Task description: Print the entries underneath word for word, omitting whatever pictures they contain.

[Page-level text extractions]
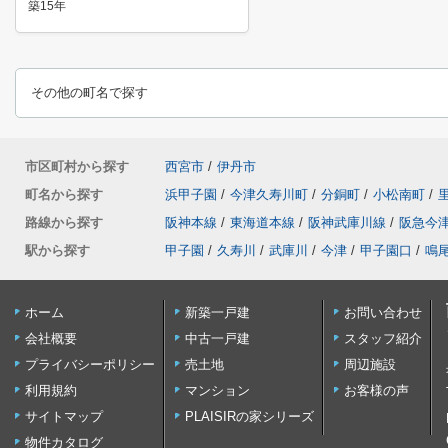
築15年
その他の町名で探す
市区町村から探す
西宮市
/
伊丹市
町名から探す
浜甲子園
/
今津久寿川町
/
分銅町
/
小松南町
/
路線から探す
阪神本線
/
東海道本線
/
阪神武庫川線
/
阪急今
駅から探す
甲子園
/
久寿川
/
武庫川
/
今津
/
甲子園口
/
鳴
ホーム
新築一戸建
お問い合わせ
会社概要
中古一戸建
スタッフ紹介
プライバシーポリシー
売土地
周辺施設
利用規約
マンション
お客様の声
サイトマップ
PLAISIRの家シリーズ
物件カタログ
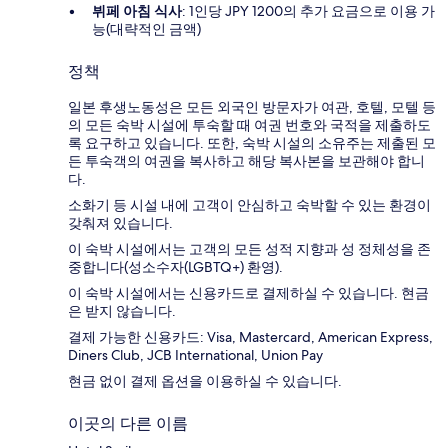
뷔페 아침 식사
: 1인당 JPY 1200의 추가 요금으로 이용 가
능(대략적인 금액)
정책
일본 후생노동성은 모든 외국인 방문자가 여관, 호텔, 모텔 등
의 모든 숙박 시설에 투숙할 때 여권 번호와 국적을 제출하도
록 요구하고 있습니다. 또한, 숙박 시설의 소유주는 제출된 모
든 투숙객의 여권을 복사하고 해당 복사본을 보관해야 합니
다.
소화기 등 시설 내에 고객이 안심하고 숙박할 수 있는 환경이
갖춰져 있습니다.
이 숙박 시설에서는 고객의 모든 성적 지향과 성 정체성을 존
중합니다(성소수자(LGBTQ+) 환영).
이 숙박 시설에서는 신용카드로 결제하실 수 있습니다. 현금
은 받지 않습니다.
결제 가능한 신용카드: Visa, Mastercard, American Express,
Diners Club, JCB International, Union Pay
현금 없이 결제 옵션을 이용하실 수 있습니다.
이곳의 다른 이름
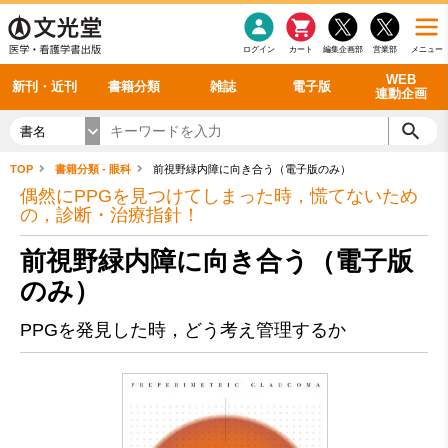
感染症
書籍「データに基づく臨床動作分析」WEB動画
老年医学
看護・介護
雑誌投稿規定
呼吸器
理学療法
電子書籍
書籍「眼手術学」WEB動画
新刊一覧
外科学一般
ログイン
カート
編集企画部
営業部
メニュー
循環器
雑誌案内・年間購読
電子雑誌
書籍「神経症候学 II 改訂第二版」 WEB動画
今後の発行予定
整形外科
最新号
バックナンバー
シリーズ一覧
WEB
新刊・近刊
書籍分類
雑誌
電子版
連動企画
書名
TOP
書籍分類 - 眼科
前視野緑内障に向き合う（電子版のみ）
偶然にPPGを見つけてしまった時，慌てないため
の，診断・治療指針！
前視野緑内障に向き合う（電子版
のみ）
PPGを発見した時，どう考え管理するか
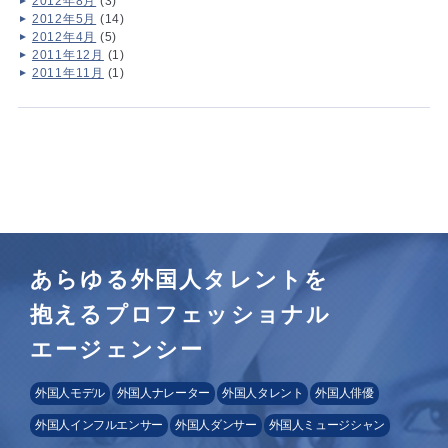
2012年8月
(3)
2012年5月
(14)
2012年4月
(5)
2011年12月
(1)
2011年11月
(1)
あらゆる外国人タレントを
抱えるプロフェッショナル
エージェンシー
外国人モデル
外国人ナレーター
外国人タレント
外国人俳優
外国人インフルエンサー
外国人ダンサー
外国人ミュージシャン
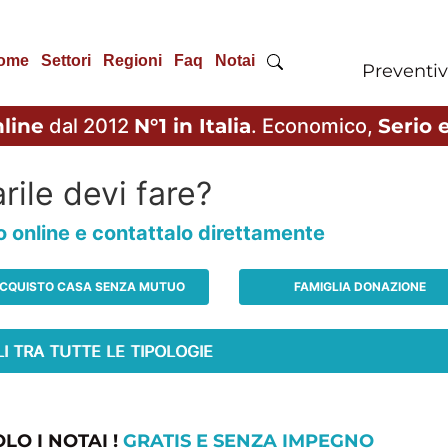
ome
Settori
Regioni
Faq
Notai
Preventiv
line
dal 2012
N°1 in Italia
. Economico,
Serio e
rile devi fare?
io online e contattalo direttamente
CQUISTO CASA SENZA MUTUO
FAMIGLIA DONAZIONE
LO I NOTAI !
GRATIS E SENZA IMPEGNO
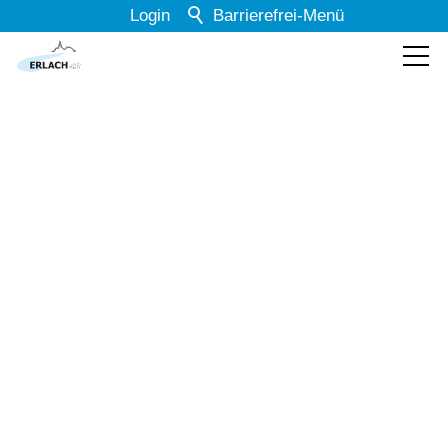
Login
Barrierefrei-Menü
Powered by Weblication® CMS
Schrift
Normal
Groß
Sehr groß
Kontrast
Normal
Stark
Dunkelmodus
Aus
Ein
Bilder
Anzeigen
Ausblenden
Animationen
Erlauben
Stoppen
Kontakte
Leichte Sprache
Aus
Ein
Textfilter:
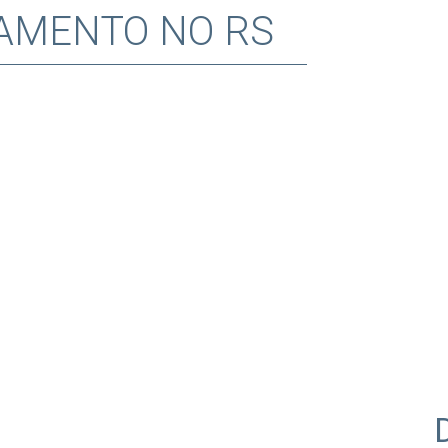
AMENTO NO RS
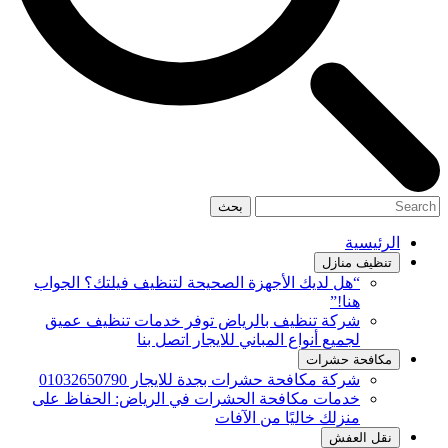
بحث
الرئيسية
تنظيف منازل
“هل لديك الأجهزة الصحيحة لتنظيف فيلتك؟ الجواب
هنا!”
شركة تنظيف بالرياض توفر خدمات تنظيف عميق
لجميع أنواع المباني للايجار اتصل بنا
مكافحة حشرات
شركة مكافحة حشرات بجدة للايجار 01032650790
خدمات مكافحة الحشرات في الرياض: الحفاظ على
منزلك خاليًا من الآفات
نقل العفش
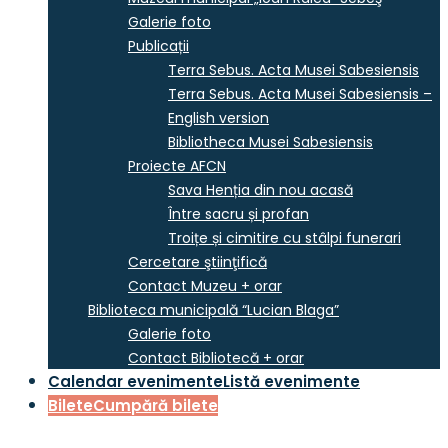
Galerie foto
Publicații
Terra Sebus. Acta Musei Sabesiensis
Terra Sebus. Acta Musei Sabesiensis –
English version
Bibliotheca Musei Sabesiensis
Proiecte AFCN
Sava Henția din nou acasă
Între sacru și profan
Troițe și cimitire cu stâlpi funerari
Cercetare ştiinţifică
Contact Muzeu + orar
Biblioteca municipală “Lucian Blaga”
Galerie foto
Contact Bibliotecă + orar
Calendar evenimente
Listă evenimente
Bilete
Cumpără bilete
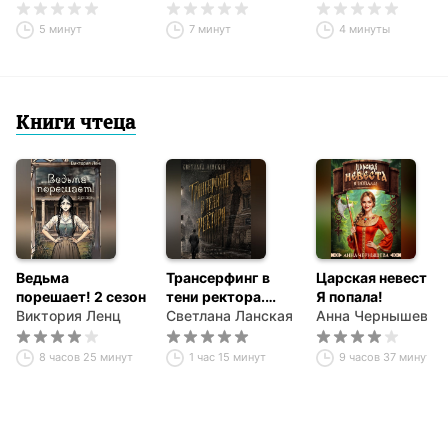
5 минут
7 минут
4 минуты
Книги чтеца
Ведьма
Трансерфинг в
Царская невеста.
порешает! 2 сезон
тени ректора.
Я попала!
Виктория Ленц
Книга первая.
Светлана Ланская
Анна Чернышева
8 часов 25 минут
1 час 15 минут
9 часов 37 минут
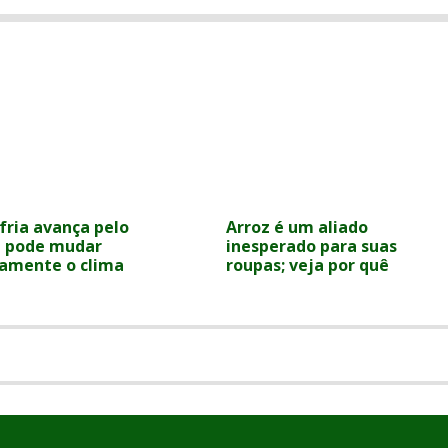
fria avança pelo
Arroz é um aliado
 e pode mudar
inesperado para suas
camente o clima
roupas; veja por quê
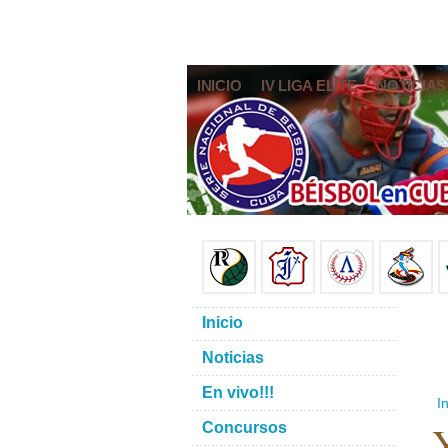
INICIO
IV LIGA ELITE
NOTICIAS
Inicio
Noticias
En vivo!!!
In
Y
Concursos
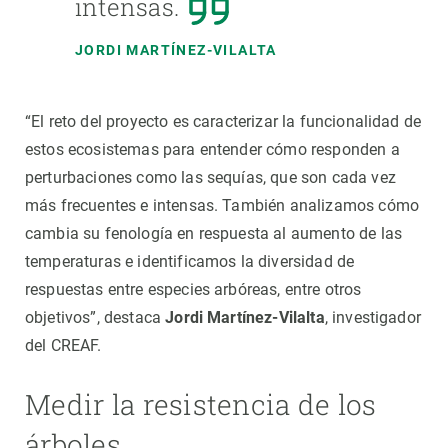
intensas.
JORDI MARTÍNEZ-VILALTA
“El reto del proyecto es caracterizar la funcionalidad de
estos ecosistemas para entender cómo responden a
perturbaciones como las sequías, que son cada vez
más frecuentes e intensas. También analizamos cómo
cambia su fenología en respuesta al aumento de las
temperaturas e identificamos la diversidad de
respuestas entre especies arbóreas, entre otros
objetivos”, destaca
Jordi Martínez-Vilalta
, investigador
del CREAF.
Medir la resistencia de los
árboles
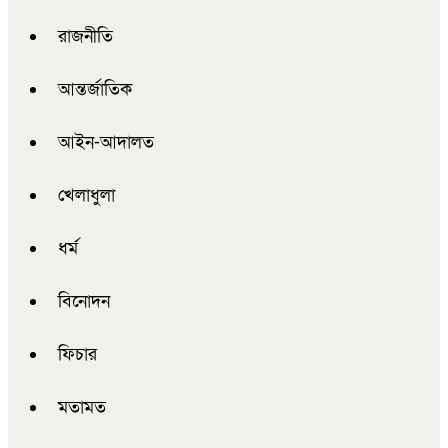
রাজনীতি
আন্তর্জাতিক
আইন-আদালত
খেলাধুলা
ধর্ম
বিনোদন
ফিচার
মতামত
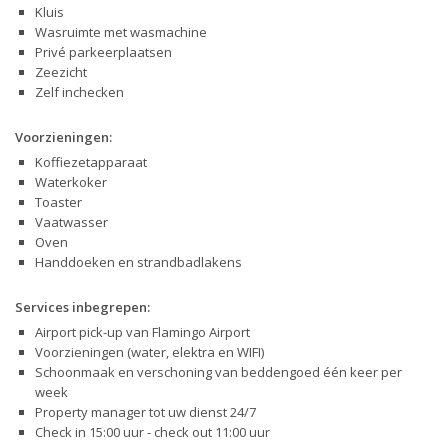
Kluis
Wasruimte met wasmachine
Privé parkeerplaatsen
Zeezicht
Zelf inchecken
Voorzieningen:
Koffiezetapparaat
Waterkoker
Toaster
Vaatwasser
Oven
Handdoeken en strandbadlakens
Services inbegrepen:
Airport pick-up van Flamingo Airport
Voorzieningen (water, elektra en WIFI)
Schoonmaak en verschoning van beddengoed één keer per
week
Property manager tot uw dienst 24/7
Check in 15:00 uur - check out 11:00 uur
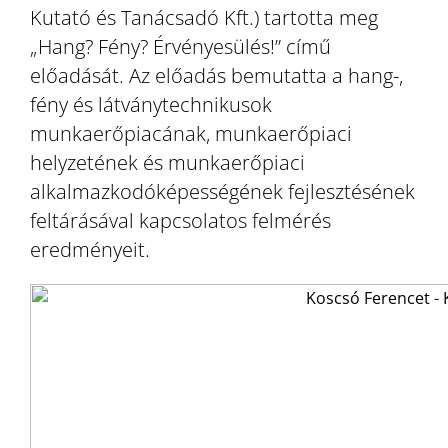
Kutató és Tanácsadó Kft.) tartotta meg
„Hang? Fény? Érvényesülés!” című
előadását. Az előadás bemutatta a hang-,
fény és látványtechnikusok
munkaerőpiacának, munkaerőpiaci
helyzetének és munkaerőpiaci
alkalmazkodóképességének fejlesztésének
feltárásával kapcsolatos felmérés
eredményeit.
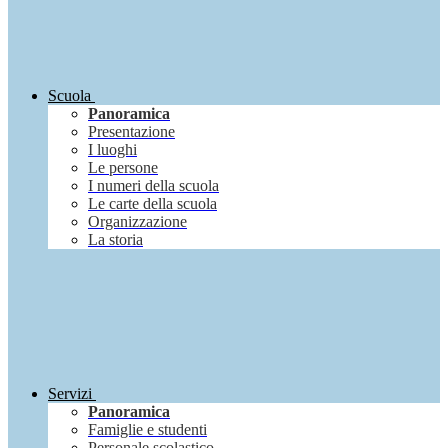
Scuola
Panoramica
Presentazione
I luoghi
Le persone
I numeri della scuola
Le carte della scuola
Organizzazione
La storia
Servizi
Panoramica
Famiglie e studenti
Personale scolastico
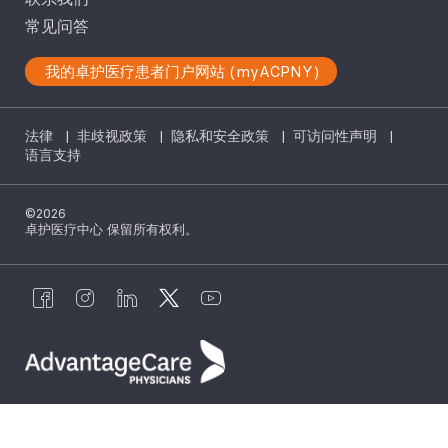
常见问答
我的卓护医疗患者门户网站 (myACPNY)
法律
|
非歧视政策
|
隐私和安全政策
|
可访问性声明
|
语言支持
©2026
卓护医疗中心 保留所有权利。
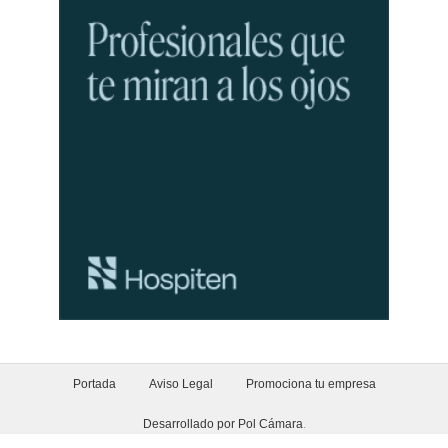
Portada
Aviso Legal
Promociona tu empresa
Desarrollado por Pol Cámara
.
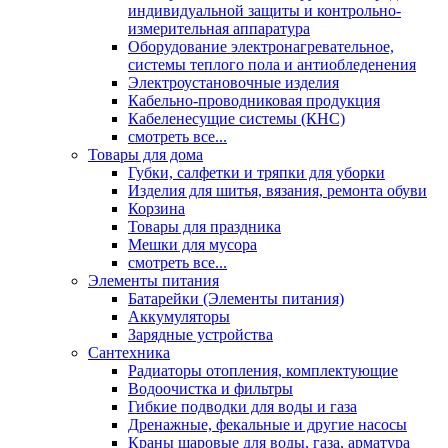
индивидуальной защиты и контрольно-
измерительная аппаратура
Оборудование электронагревательное,
системы теплого пола и антиобледенения
Электроустановочные изделия
Кабельно-проводниковая продукция
Кабеленесущие системы (КНС)
смотреть все...
Товары для дома
Губки, салфетки и тряпки для уборки
Изделия для шитья, вязания, ремонта обуви
Корзина
Товары для праздника
Мешки для мусора
смотреть все...
Элементы питания
Батарейки (Элементы питания)
Аккумуляторы
Зарядные устройства
Сантехника
Радиаторы отопления, комплектующие
Водоочистка и фильтры
Гибкие подводки для воды и газа
Дренажные, фекальные и другие насосы
Краны шаровые для воды, газа, арматура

Task answer:
築15年
その他の町名で探す
市区町村から探す
西宮市
/
伊丹市
町名から探す
浜甲子園
/
今津久寿川町
/
分銅町
/
小松南町
/
路線から探す
阪神本線
/
東海道本線
/
阪神武庫川線
/
阪急今
駅から探す
甲子園
/
久寿川
/
武庫川
/
今津
/
甲子園口
/
鳴
ホーム
新築一戸建
お問い合わせ
会社概要
中古一戸建
スタッフ紹介
プライバシーポリシー
売土地
周辺施設
利用規約
マンション
お客様の声
サイトマップ
PLAISIRの家シリーズ
物件カタログ
뷔페 아침 식사
: 1인당 JPY 1200의 추가 요금으로 이용 가
능(대략적인 금액)
정책
일본 후생노동성은 모든 외국인 방문자가 여관, 호텔, 모텔 등
의 모든 숙박 시설에 투숙할 때 여권 번호와 국적을 제출하도
록 요구하고 있습니다. 또한, 숙박 시설의 소유주는 제출된 모
든 투숙객의 여권을 복사하고 해당 복사본을 보관해야 합니
다.
소화기 등 시설 내에 고객이 안심하고 숙박할 수 있는 환경이
갖춰져 있습니다.
이 숙박 시설에서는 고객의 모든 성적 지향과 성 정체성을 존
중합니다(성소수자(LGBTQ+) 환영).
이 숙박 시설에서는 신용카드로 결제하실 수 있습니다. 현금
은 받지 않습니다.
결제 가능한 신용카드: Visa, Mastercard, American Express,
Diners Club, JCB International, Union Pay
현금 없이 결제 옵션을 이용하실 수 있습니다.
이곳의 다른 이름
感染症
書籍「データに基づく臨床動作分析」WEB動画
老年医学
看護・介護
雑誌投稿規定
呼吸器
理学療法
電子書籍
書籍「眼手術学」WEB動画
新刊一覧
外科学一般
ログイン
カート
編集企画部
営業部
メニュー
循環器
雑誌案内・年間購読
電子雑誌
書籍「神経症候学 II 改訂第二版」 WEB動画
今後の発行予定
整形外科
最新号
バックナンバー
シリーズ一覧
WEB
新刊・近刊
書籍分類
雑誌
電子版
連動企画
書名
TOP
書籍分類 - 眼科
前視野緑内障に向き合う（電子版のみ）
偶然にPPGを見つけてしまった時，慌てないため
の，診断・治療指針！
前視野緑内障に向き合う（電子版
のみ）
PPGを発見した時，どう考え管理するか
2012年8月
(3)
2012年5月
(14)
2012年4月
(5)
2011年12月
(1)
2011年11月
(1)
あらゆる外国人タレントを
抱えるプロフェッショナル
エージェンシー
外国人モデル
外国人ナレーター
外国人タレント
外国人俳優
外国人インフルエンサー
外国人ダンサー
外国人ミュージシャン
ome
Settori
Regioni
Faq
Notai
Preventiv
line
dal 2012
N°1 in Italia
. Economico,
Serio e
rile devi fare?
io online e contattalo direttamente
CQUISTO CASA SENZA MUTUO
FAMIGLIA DONAZIONE
LO I NOTAI !
GRATIS E SENZA IMPEGNO
Login
Barrierefrei-Menü
Powered by Weblication® CMS
Schrift
Normal
Groß
Sehr groß
Kontrast
Normal
Stark
Dunkelmodus
Aus
Ein
Bilder
Anzeigen
Ausblenden
Animationen
Erlauben
Stoppen
Kontakte
Leichte Sprache
Aus
Ein
Textfilter:
AMENTO NO RS
بحث
الرئيسية
تنظيف منازل
“هل لديك الأجهزة الصحيحة لتنظيف فيلتك؟ الجواب
هنا!”
شركة تنظيف بالرياض توفر خدمات تنظيف عميق
لجميع أنواع المباني للايجار اتصل بنا
مكافحة حشرات
شركة مكافحة حشرات بجدة للايجار 01032650790
خدمات مكافحة الحشرات في الرياض: الحفاظ على
منزلك خاليًا من الآفات
نقل العفش
Galerie foto
Publicații
Terra Sebus. Acta Musei Sabesiensis
Terra Sebus. Acta Musei Sabesiensis –
English version
Bibliotheca Musei Sabesiensis
Proiecte AFCN
Sava Henția din nou acasă
Între sacru și profan
Troițe și cimitire cu stâlpi funerari
Cercetare ştiinţifică
Contact Muzeu + orar
Biblioteca municipală “Lucian Blaga”
Galerie foto
Contact Bibliotecă + orar
Calendar evenimente
Listă evenimente
Bilete
Cumpără bilete
5 минут
7 минут
4 минуты
Книги чтеца
Ведьма
Трансерфинг в
Царская невеста.
порешает! 2 сезон
тени ректора.
Я попала!
Виктория Ленц
Книга первая.
Светлана Ланская
Анна Чернышева
8 часов 25 минут
1 час 15 минут
9 часов 37 минут
fria avança pelo
Arroz é um aliado
 e pode mudar
inesperado para suas
camente o clima
roupas; veja por quê
INICIO
IV LIGA ELITE
NOTICIAS
Inicio
Noticias
En vivo!!!
In
Y
Concursos
intensas.
JORDI MARTÍNEZ-VILALTA
“El reto del proyecto es caracterizar la funcionalidad de
estos ecosistemas para entender cómo responden a
perturbaciones como las sequías, que son cada vez
más frecuentes e intensas. También analizamos cómo
cambia su fenología en respuesta al aumento de las
temperaturas e identificamos la diversidad de
respuestas entre especies arbóreas, entre otros
objetivos”, destaca
Jordi Martínez-Vilalta
, investigador
del CREAF.
Medir la resistencia de los
árboles
রাজনীতি
আন্তর্জাতিক
আইন-আদালত
খেলাধুলা
ধর্ম
বিনোদন
ফিচার
মতামত
Kluis
Wasruimte met wasmachine
Privé parkeerplaatsen
Zeezicht
Zelf inchecken
Voorzieningen:
Koffiezetapparaat
Waterkoker
Toaster
Vaatwasser
Oven
Handdoeken en strandbadlakens
Services inbegrepen:
Airport pick-up van Flamingo Airport
Voorzieningen (water, elektra en WIFI)
Schoonmaak en verschoning van beddengoed één keer per
week
Property manager tot uw dienst 24/7
Check in 15:00 uur - check out 11:00 uur
Kutató és Tanácsadó Kft.) tartotta meg
„Hang? Fény? Érvényesülés!” című
előadását. Az előadás bemutatta a hang-,
fény és látványtechnikusok
munkaerőpiacának, munkaerőpiaci
helyzetének és munkaerőpiaci
alkalmazkodóképességének fejlesztésének
feltárásával kapcsolatos felmérés
eredményeit.
Scuola
Panoramica
Presentazione
I luoghi
Le persone
I numeri della scuola
Le carte della scuola
Organizzazione
La storia
Servizi
Panoramica
Famiglie e studenti
Personale scolastico
常见问答
我的卓护医疗患者门户网站 (myACPNY)
法律
|
非歧视政策
|
隐私和安全政策
|
可访问性声明
|
语言支持
©2026
卓护医疗中心 保留所有权利。
Portada
Aviso Legal
Promociona tu empresa
Desarrollado por Pol Cámara
.
индивидуальной защиты и контрольно-
измерительная аппаратура
Оборудование электронагревательное,
системы теплого пола и антиобледенения
Электроустановочные изделия
Кабельно-проводниковая продукция
Кабеленесущие системы (КНС)
смотреть все...
Товары для дома
Губки, салфетки и тряпки для уборки
Изделия для шитья, вязания, ремонта обуви
Корзина
Товары для праздника
Мешки для мусора
смотреть все...
Элементы питания
Батарейки (Элементы питания)
Аккумуляторы
Зарядные устройства
Сантехника
Радиаторы отопления, комплектующие
Водоочистка и фильтры
Гибкие подводки для воды и газа
Дренажные, фекальные и другие насосы
Краны шаровые для воды, газа, арматура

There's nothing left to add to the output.